I am interested in using CVX to solve a quadratically constrained program which has just arisen in my work. I think I have got CVX to solve the optimization problem correctly, after following the quickstart guide. However,

CVX is spending too much time (about 100 seconds) analyzing the constraints of the problem before passing it onto MOSEK, which requires only 8 seconds to solve the program.

I would like to know a better way to rewrite my problem in the CVX framework so that MOSEK can be called immediately after declaring the program.

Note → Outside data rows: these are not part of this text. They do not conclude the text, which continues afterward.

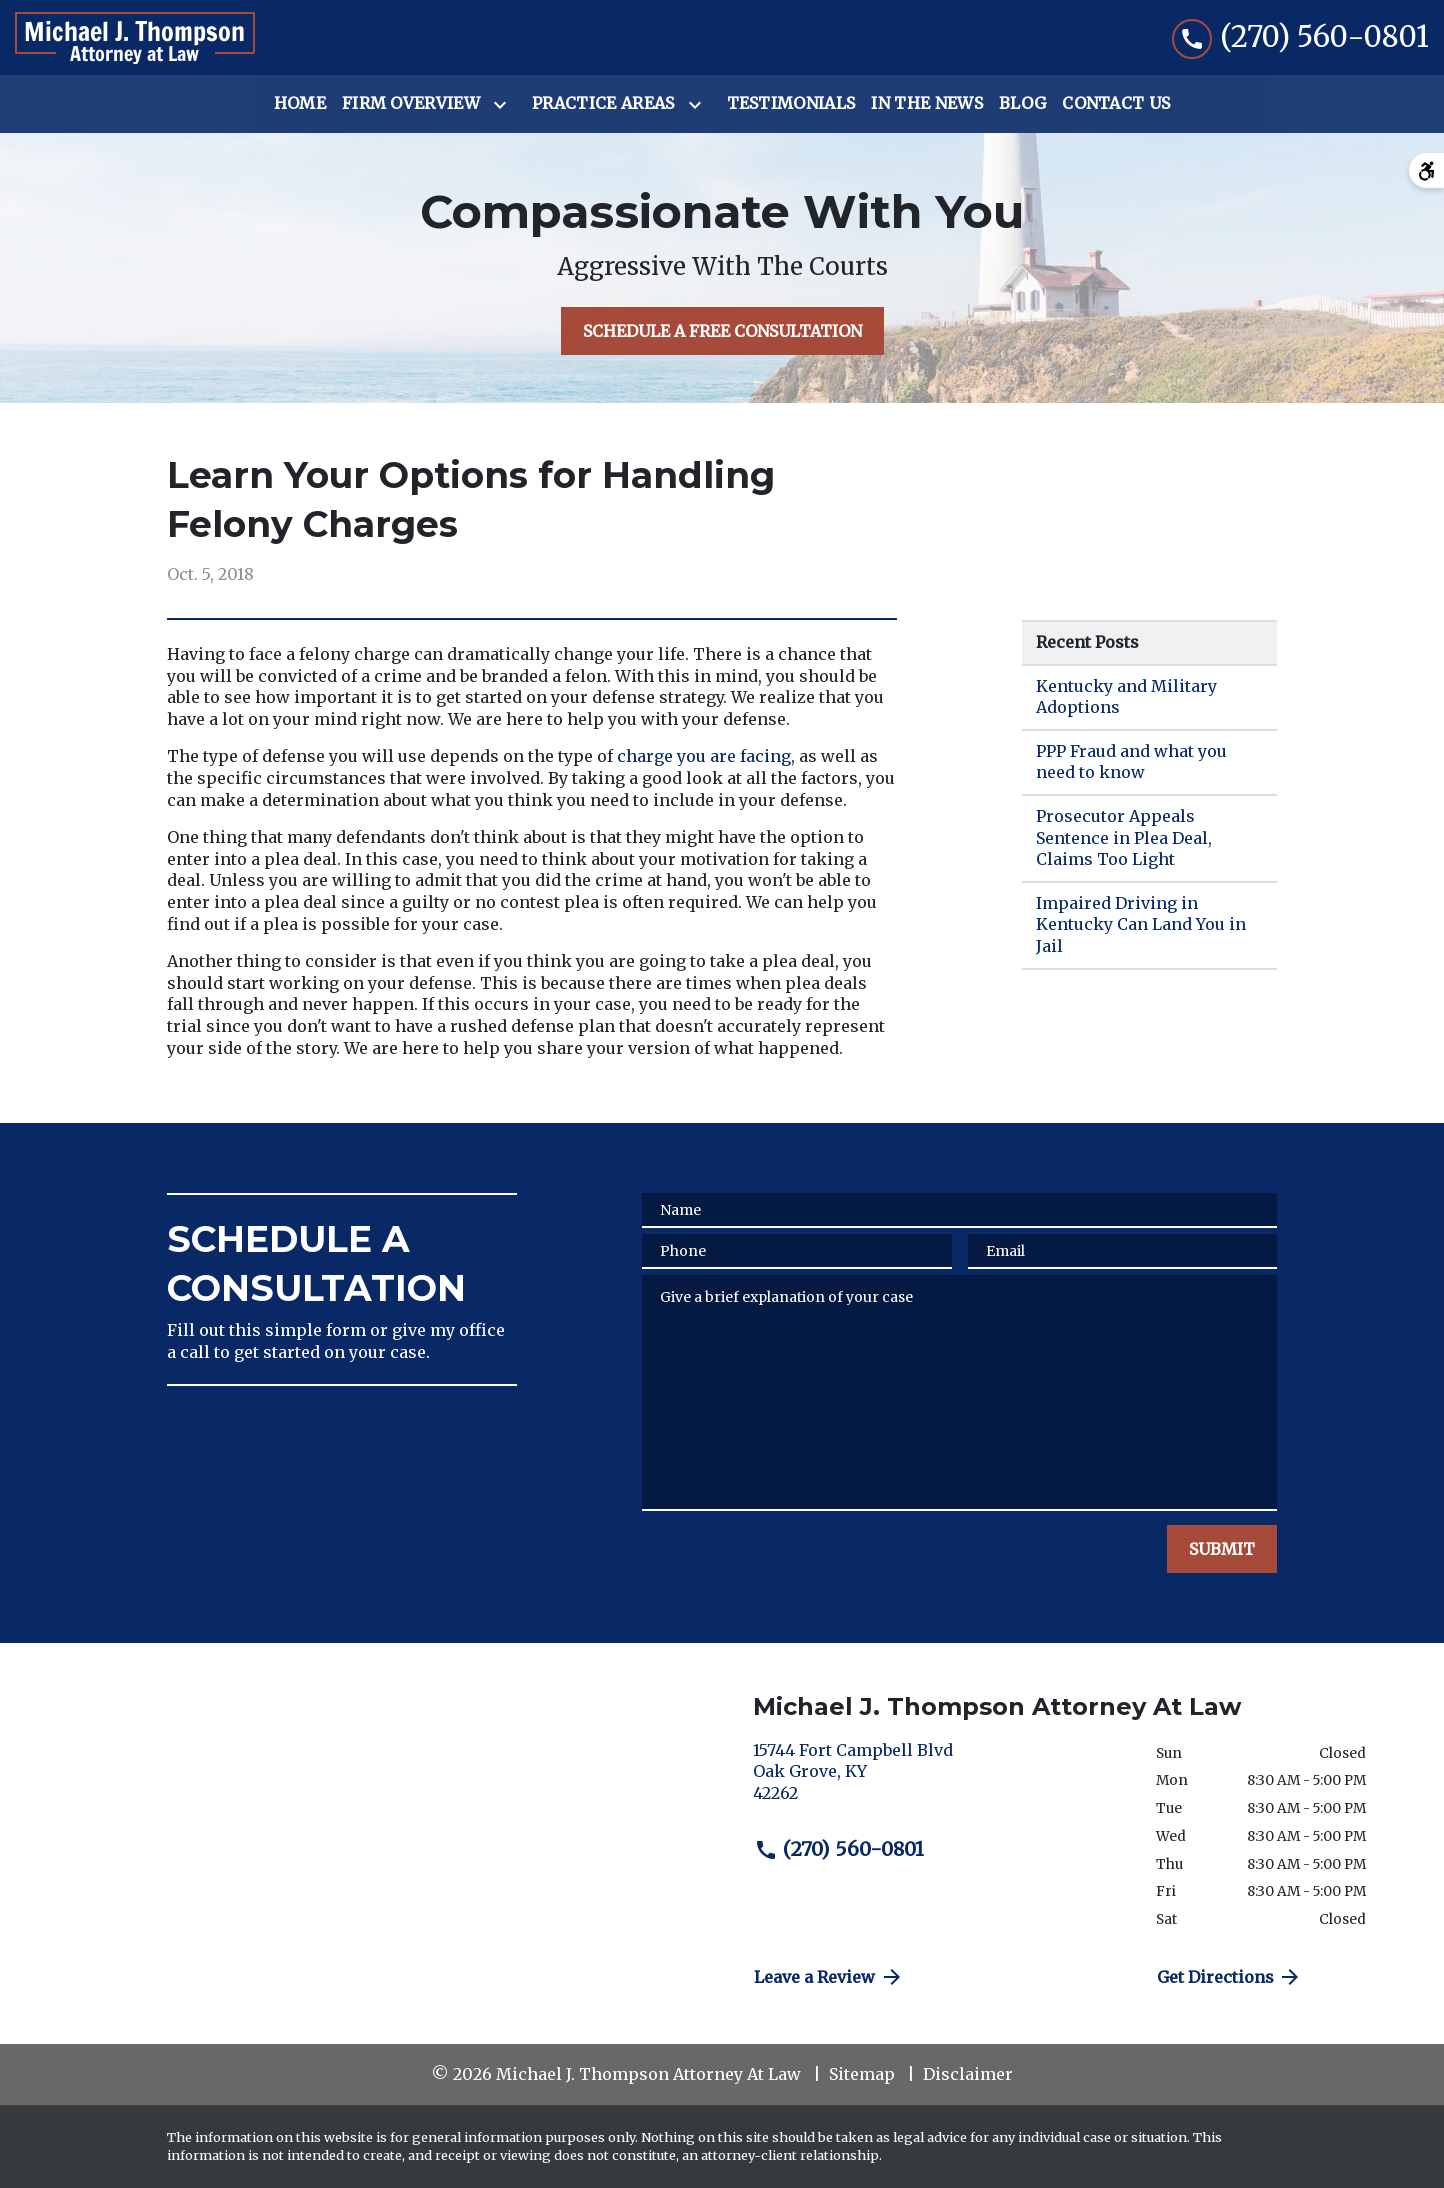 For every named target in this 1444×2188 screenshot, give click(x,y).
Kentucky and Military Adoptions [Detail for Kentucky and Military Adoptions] (1126, 697)
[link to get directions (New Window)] (939, 1780)
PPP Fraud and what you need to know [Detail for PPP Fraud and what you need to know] (1131, 762)
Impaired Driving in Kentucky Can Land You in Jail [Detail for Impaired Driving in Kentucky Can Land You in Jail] (1141, 924)
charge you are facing (704, 756)
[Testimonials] (791, 104)
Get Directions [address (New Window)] (1230, 1977)
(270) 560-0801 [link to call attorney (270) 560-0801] (839, 1849)
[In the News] (927, 104)
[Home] (300, 104)
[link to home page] (135, 38)
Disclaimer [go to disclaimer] (968, 2074)
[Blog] (1022, 104)
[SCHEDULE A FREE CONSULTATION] (722, 331)
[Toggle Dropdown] (504, 105)
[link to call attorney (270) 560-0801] (1300, 37)
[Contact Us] (1116, 104)
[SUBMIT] (1222, 1549)
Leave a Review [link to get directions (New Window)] (829, 1977)
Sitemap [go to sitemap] (862, 2074) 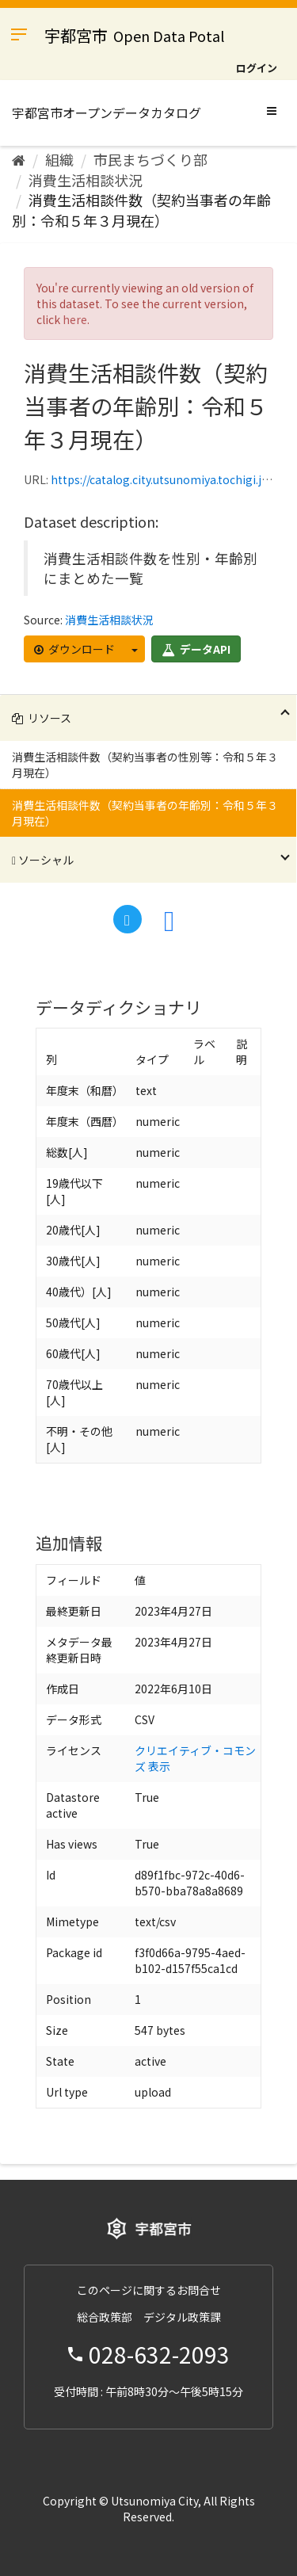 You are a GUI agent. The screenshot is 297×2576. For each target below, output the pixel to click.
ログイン (256, 67)
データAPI (196, 649)
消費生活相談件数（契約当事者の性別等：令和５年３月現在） (145, 764)
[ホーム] (18, 159)
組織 (59, 159)
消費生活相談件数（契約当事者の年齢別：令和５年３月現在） (141, 210)
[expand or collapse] (271, 110)
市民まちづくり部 (150, 159)
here (75, 319)
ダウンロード (74, 649)
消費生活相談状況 (86, 180) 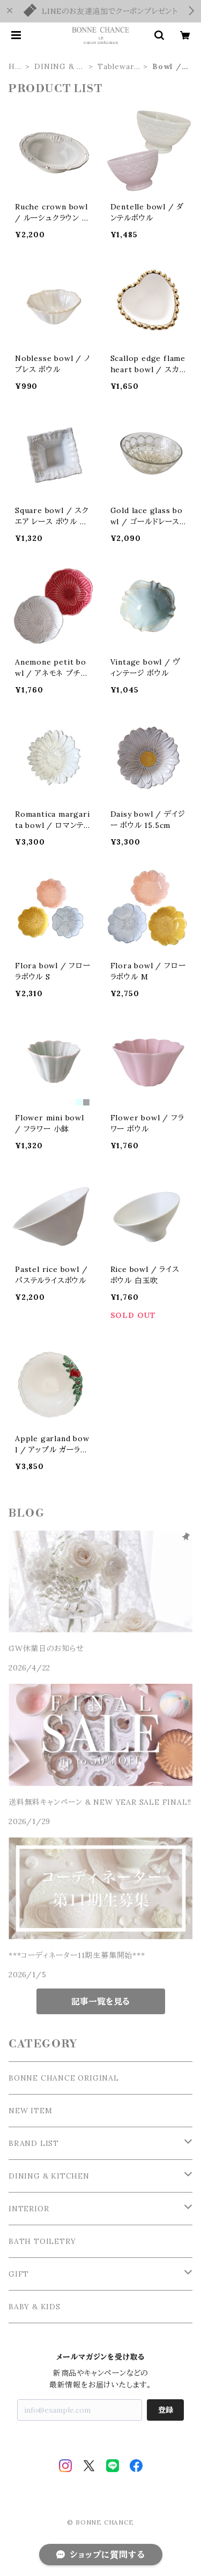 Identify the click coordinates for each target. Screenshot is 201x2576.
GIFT (19, 2274)
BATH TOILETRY (42, 2241)
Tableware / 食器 (118, 67)
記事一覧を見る (100, 2001)
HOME (15, 67)
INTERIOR (29, 2208)
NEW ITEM (30, 2110)
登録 (165, 2410)
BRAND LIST (34, 2143)
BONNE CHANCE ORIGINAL (64, 2078)
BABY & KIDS (35, 2306)
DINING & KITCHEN (60, 67) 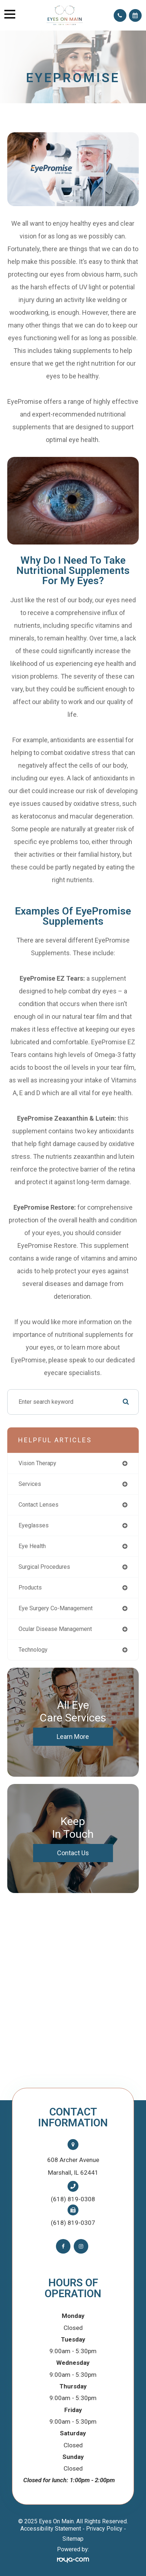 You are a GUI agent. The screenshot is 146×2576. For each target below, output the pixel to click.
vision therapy (37, 1463)
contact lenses (38, 1504)
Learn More (73, 1736)
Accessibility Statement (50, 2528)
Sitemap (73, 2538)
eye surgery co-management (56, 1608)
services (30, 1483)
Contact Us (73, 1853)
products (30, 1587)
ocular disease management (55, 1628)
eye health (32, 1546)
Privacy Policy (104, 2528)
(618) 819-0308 (73, 2199)
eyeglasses (34, 1525)
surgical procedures (44, 1566)
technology (33, 1649) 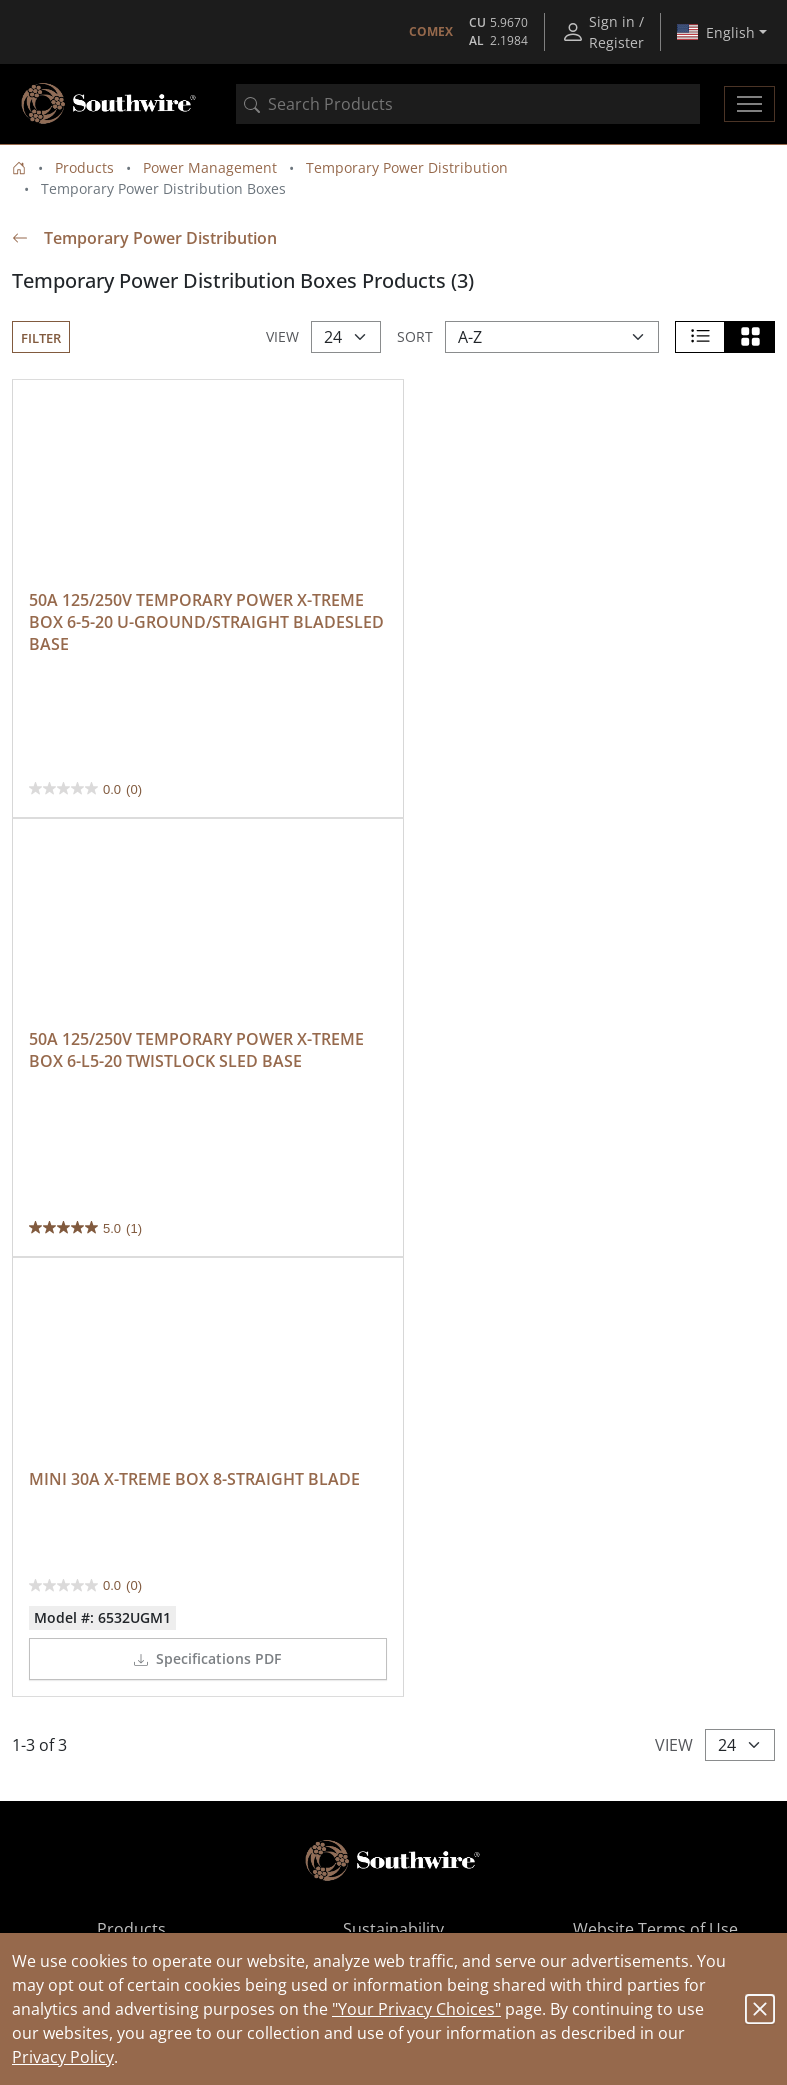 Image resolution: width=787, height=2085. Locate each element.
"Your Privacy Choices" (416, 2009)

My optimization problem has the following 2T+1 unknowns, where T, a constant, is ~16000:

$$\beta = (\lambda_{r1}, \ldots, \lambda_{rT}, \lambda_{s1}, \ldots, \lambda_{sT}, z)$$

My optimization problem is

```
min z
```

subject to

A_r \lambda_r − A_s\lambda_s = b_r

A_s \lambda_r + A_r \lambda_s = b_s

0 \leq z

and

\forall 1\leq j \leq T

\lambda_{rj}^2 + \lambda_{sj}^2 - z \leq 0

| \lambda_{rj} | \leq 1 and | \lambda_{sj} | \leq 1

In the above program, A_r and A_s are pre-computed dense constant matrices of dimensions 2 \times T and b_r and b_s are constant vectors of size 2\times 1.

I am not sure if this is helpful, but the quadratic constraints can be written as β^t P_j β −z ≤ 0, where P_j is a (2T + 1) matrix of zeroes with its (j,j) th and (T +j,T +j) th entry being 1, which means that the P_j matrix is positive semidefinite. Since all these quadratic constraints are

sparse, can we rewrite the code below to “directly” indicate to CVX the

structure of the problem?

The CVX code that I am using (and would like to speed up) is as follows.

```
cvx_solver mosek
cvx_begin
variable lambda_r(T)
variable lambda_s(T)
variable z
minimize( z )
subject to
-1*ones(T,1) <= lambda_r <= ones(T,1);
-1*ones(T,1) <= lambda_s <= ones(T,1);
0 <= z;
A_r*lambda_r - A_s*lambda_s == b_r;
A_s*lambda_r + A_r*lambda_s == b_s;
lambda_r.^2 + lambda_s.^2 - z*ones(T,1) <= 0;
cvx_end
```

I am using CVX Version 2.1 on a Windows 7 machine.